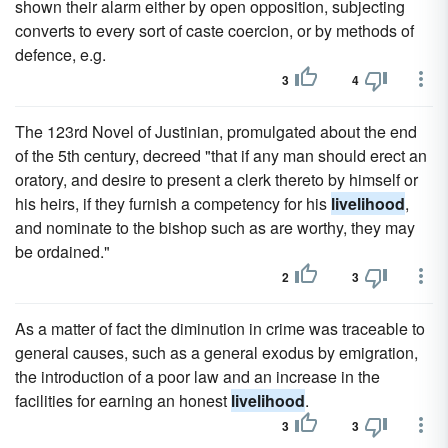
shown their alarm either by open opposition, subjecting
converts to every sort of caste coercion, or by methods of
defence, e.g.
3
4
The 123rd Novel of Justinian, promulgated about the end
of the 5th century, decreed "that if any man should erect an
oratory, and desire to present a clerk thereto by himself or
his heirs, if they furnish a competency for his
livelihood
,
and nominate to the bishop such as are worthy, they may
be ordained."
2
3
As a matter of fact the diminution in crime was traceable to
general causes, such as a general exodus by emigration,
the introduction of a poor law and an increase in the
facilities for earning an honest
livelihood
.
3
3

● ● ● ● ●

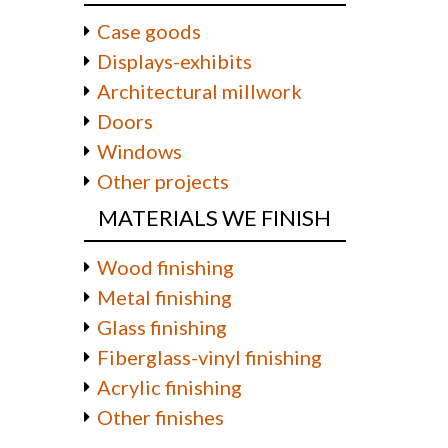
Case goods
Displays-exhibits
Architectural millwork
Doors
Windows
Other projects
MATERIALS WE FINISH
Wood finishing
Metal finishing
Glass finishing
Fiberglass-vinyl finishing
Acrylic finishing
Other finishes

● ● ● ● ●

### WHAT IS BEING ASKED
Examine the records and pull out every line where the string "finishing" occurs.

### ANSWER SPACE
Wood finishing
Metal finishing
Glass finishing
Fiberglass-vinyl finishing
Acrylic finishing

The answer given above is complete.